Sur la base des mêmes données, une analyse récente de Santé Publique France destinée à fournir des indicateurs d’exposition à un ensemble de cancérogènes, chimiques ou non, c’est 4 à dire incluant également le travail de nuit ou les rayonnements ionisants, a mis en évidence une exposition et une multi-exposition assez fréquentes des salarié.es à ces nuisances cancérogènes en France. Si elle concerne particulièrement les hommes, les femmes sont aussi concernées. Les profils de ces multi-expositions sont différents entre les hommes et les femmes et peuvent s’expliquer en partie par le niveau de ségrégation professionnelle, ce qui est confirmé par d’autres études scientifiques.

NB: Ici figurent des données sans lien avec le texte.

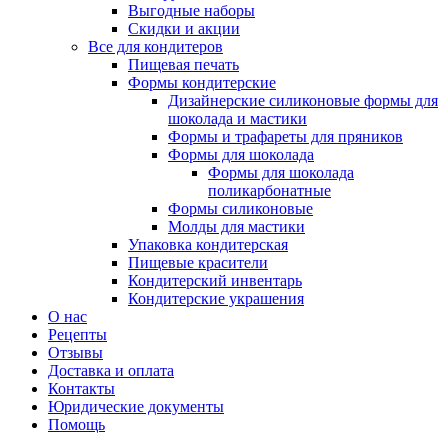
Выгодные наборы
Скидки и акции
Все для кондитеров
Пищевая печать
Формы кондитерские
Дизайнерские силиконовые формы для
шоколада и мастики
Формы и трафареты для пряников
Формы для шоколада
Формы для шоколада
поликарбонатные
Формы силиконовые
Молды для мастики
Упаковка кондитерская
Пищевые красители
Кондитерский инвентарь
Кондитерские украшения
О нас
Рецепты
Отзывы
Доставка и оплата
Контакты
Юридические документы
Помощь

Des nuisances cancérogènes

Ainsi, parmi les nuisances cancérogènes les plus fréquentes chez les femmes, on retrouve les secteurs ou professions telles que :

– Les infirmières et sages-femmes qui sont les plus fréquemment exposées à au moins une nuisance cancérogène tous types confondus. Cette exposition est le plus souvent due au travail de nuit, viennent ensuite les cancérogène chimique (essentiellement des agents cytostatiques) ou les rayonnements ionisants. On constate la même tendance parmi les 86 000 aides-soignantes.

– On note une exposition peu fréquente des agentes d’entretien (moins de 5% d’entre elles), mais compte tenu de leur effectif important, le nombre de femmes exposées à au moins une nuisance cancérogène représentait environ 37 000 personnes. Cette exposition était principalement due à des cancérogènes chimiques et au travail de nuit.

– Dans l’industrie de process (35 000 femmes exposées), l’exposition des techniciennes et agentes de maîtrise à au moins un agent cancérogène était principalement d’origine chimique (80%), due en particulier aux hydrocarbures aromatiques halogénés, au formaldéhyde et aux amines aromatiques. La multi-exposition concernait 40% des techniciennes exposées. L’exposition des ouvrières non qualifiées résultait principalement du travail de nuit.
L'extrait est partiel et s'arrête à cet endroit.